Joseph Hooker and the practices of Victorian Science
My first academic book – Imperial Nature: Joseph Hooker and the practices of Victorian science – was published in May 2008 by the University of Chicago Press; a paperback edition was published in Autumn 2010). The book was shortlisted for the international History of Science Society’s Suzanne J. Levinson Prize. It was awarded the Stafleu medal by the International Association for Plant Taxonomy in 2011.
The book uses the career of Joseph Dalton Hooker to explore three of the major themes in the historiography of Victorian science: the reception of Darwinism; the consequences of empire; and, the emergence of a scientific profession. Each of its nine thematic chapters looks at a particular scientific practice – such as travelling, classifying or writing – and examines its role in Hooker’s work and its broader significance as a way of placing science within the rapidly developing social world of nineteenth-century Britain.
Reviews
The Journal of the History of Biology reviewed the book in January 2010, and their reviewer, Sandra Herbert, commented that ‘it is clear that Joseph Hooker was an influential man of science, and that, in a fascinating and subtle study, Jim Endersby has brought us deeper into his world”.
The Journal of British Studies reviewed the book in January 2010, commenting that Endersby’s ‘sophisticated attention to the impact of daily scientific practice forces us to reevaluate our understanding of, and historiographical approach to, Victorian British natural history. It will provoke and inform much fresh research’.
The book also got a very favourable review in Nineteenth-Century Contexts in September 2009.
The British Journal for the History of Science reviewed the book (March 2009), and commented that Endersby “tells us definitively about the vexed meaning of ‘professionalization’ in the Victorian period, the place of experiment and observation in natural history, the role of mapping and publishing and publicizing – all supported by astonishing detail from published and archival material. A short review cannot come close to doing Imperial Nature justice”.
The journal Victorian Studies reviewed it (Autumn 2008), describing it as “a remarkable, deeply researched, multidimensional study” adding that Endersby’s “views will invite controversy while at the same time requiring other historians of the culture and practice of Victorian science to reconsider many of their existing presuppositions. This is a book to be read and pondered”.
The Times Higher Education reviewed the book on 24 July, describing it as a “fascinating study”.

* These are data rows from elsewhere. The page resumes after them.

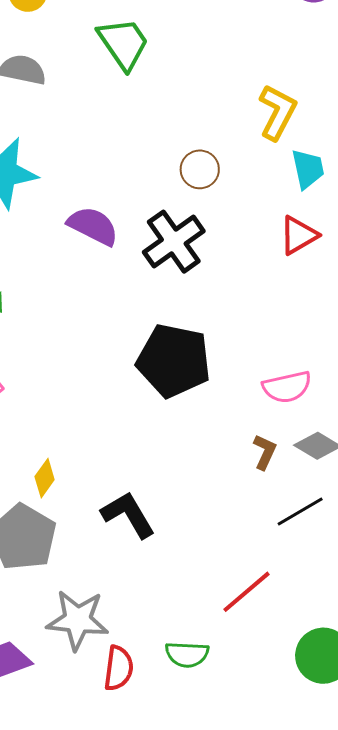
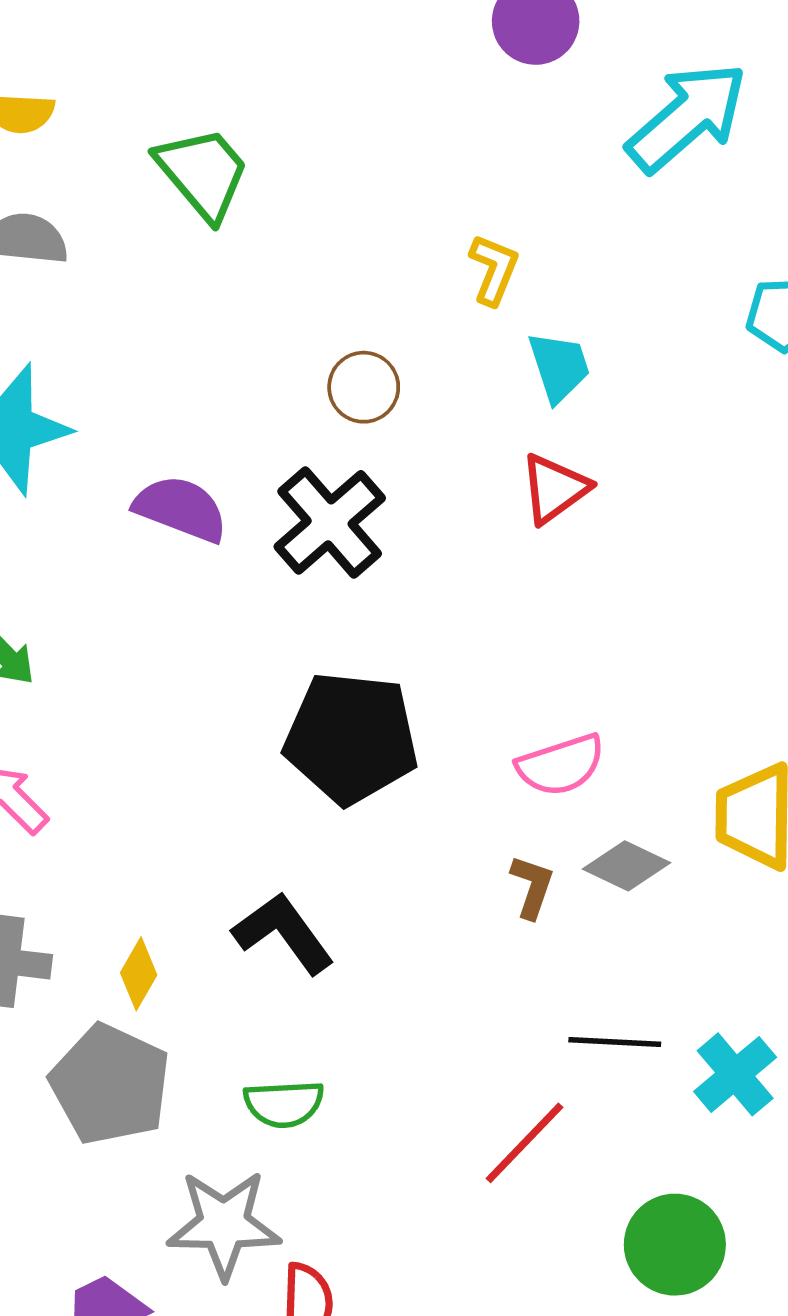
yellow L-shape: (277, 112) -> (494, 269), size x0.7
black line: (300, 511) -> (615, 1042), moved, turned 39
black L-shape: (128, 515) -> (283, 933), moved
green semicircle: (187, 654) -> (284, 1104), moved

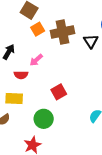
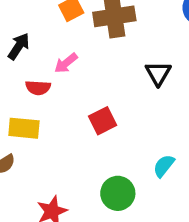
black triangle: (91, 41) -> (158, 73), moved
green circle: (44, 119) -> (118, 193), moved

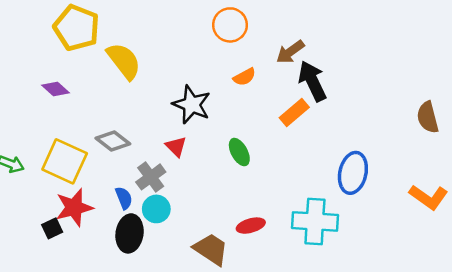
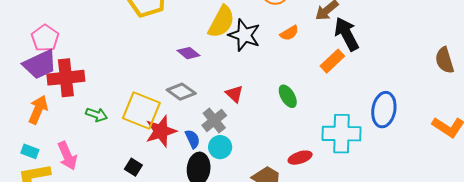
yellow semicircle: (124, 61) -> (221, 22), moved, turned 68
purple diamond: (56, 89) -> (188, 53), moved
black star: (192, 104) -> (244, 35), moved
red star: (74, 208) -> (161, 131), moved
cyan cross: (315, 221) -> (341, 134), moved
black square: (52, 228) -> (133, 167), turned -30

Science (7 Nov 2008) commented: “Endersby give us a detailed, scholarly account with a deeper point: that science is about more than the grand battles of competing ideas. In doing so, he provides a richly textured account of a period in which the status of natural science was far more precarious than it is today. And the book will hopefully stand as a reminder, during next year’s Darwin celebrations, of just how many unsung individuals contributed to the scientific progress of the age.”
I used to run a website on Hooker, but I have handed it over to the Royal Botanic Gardens at Kew.